Following examples set by 1880s skyscrapers in Chicago, the Porter Building is constructed of a steel frame fireproofed with masonry. Alabama limestone sheaths the first two stories and the remaining floors are clad in brick. Generous windows face Court Square and North Main Street. Atop the structure is an ornate terra-cotta cornice and balustrade.
The Main Street elevation is eleven stories high, though a third of the building is one additional story on the side facing Court Square. The rhythm of the fenestration on this west side is idiosyncratic: the expected grid of square windows is interrupted by an asymmetrical arrangement of rounded arches on the fourth, seventh, and tenth floors. To further break up symmetry, the main entrance—flanked by Corinthian columns of red granite—is located in the fifth of six bays. Stylistically, the building combines elements from the Italian Renaissance and Richardsonian Romanesque.
The building was one of the last works of the architectural firm of Jones, Hain and Kirby. The principal partner, Edward Culliat Jones (1822–1902), was a native of Charleston, South Carolina. Starting his career in 1848, Jones designed Greek Revival houses. After serving in the Confederate army during the Civil War, he settled in Memphis in 1866 and began a long partnership with Mathias Harvey Baldwin (1827–1891). During the 1870s and 1880s, the two partners specialized in large houses and churches. After Baldwin’s death, Jones took on new partners to design this, his only skyscraper for the Continental National Bank.

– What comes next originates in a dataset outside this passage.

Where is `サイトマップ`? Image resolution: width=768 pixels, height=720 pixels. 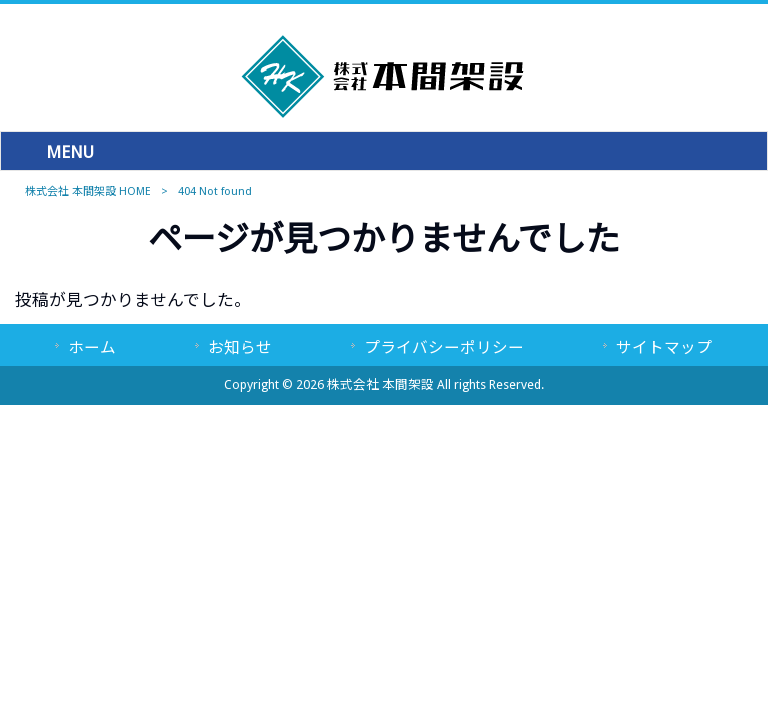 サイトマップ is located at coordinates (664, 347).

Continental National Bank did not survive the ravages of the Panic of 1896 and the building sold in 1900 to the heirs of Dr. David Tinsley Porter. A pharmacist, grocer, and businessman, Porter is credited with saving Memphis from the worst of the yellow fever epidemic of 1878–1879 by supervising the improvement of the city’s sewer and sanitation services. When Porter died in 1898 he left money for his family to use as a memorial, which they did in 1900 when they renamed the Continental National Bank building in his honor, adding bold inscriptions on the north facade and over the west entrance.
By 1966 the building was largely abandoned. Ten years later the lowest floor was converted into a short-lived restaurant. The large mural on the windowless south elevation was probably painted about this time. In 1983 the building was renovated and converted into condominiums.
References
Magness, Perre. Good Abode: Nineteenth Century Architecture in Memphis and Shelby County. Memphis: Junior League of Memphis, 1983.
West, Carroll Van, ed. A History of Tennessee Arts. Knoxville: University of Tennessee Press, 2004.
Williamson, James Floyd, Jr., “D. T. Porter Building,” Shelby County, Tennessee. National Register of Historic Places Inventory-Nomination Form, 1976. National Park Service, U.S. Department of the Interior, Washington, DC.
White, James Terry. The National Cyclopedia of American Biography. New York: J. T. White and Company, 1898.